§ **INSTRUCTIONS FOR THE TASK**
Restate each line below word for word, skipping every picture.

━━━ DATA EXTRACT ━━━

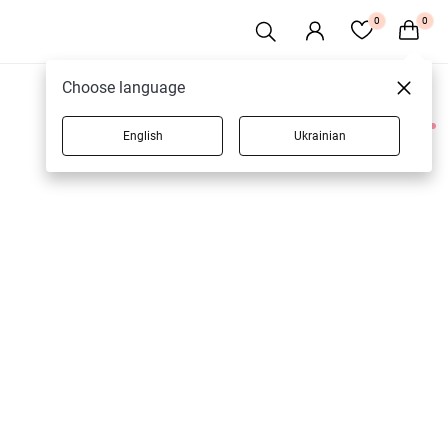
0
0
Choose language
English
Ukrainian
1 товарів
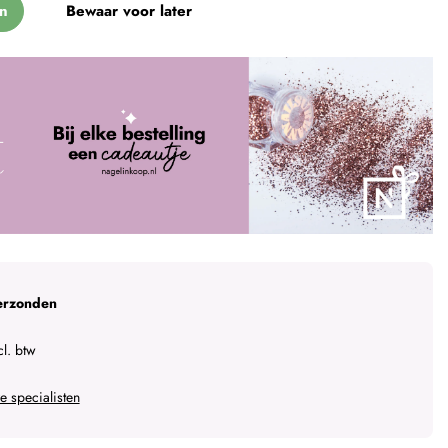
n
Bewaar voor later
erzonden
l. btw
 specialisten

━━━

§ **ANSWER TO THIS TASK**
0
0
Choose language
English
Ukrainian
1 товарів
n
Bewaar voor later
erzonden
l. btw
 specialisten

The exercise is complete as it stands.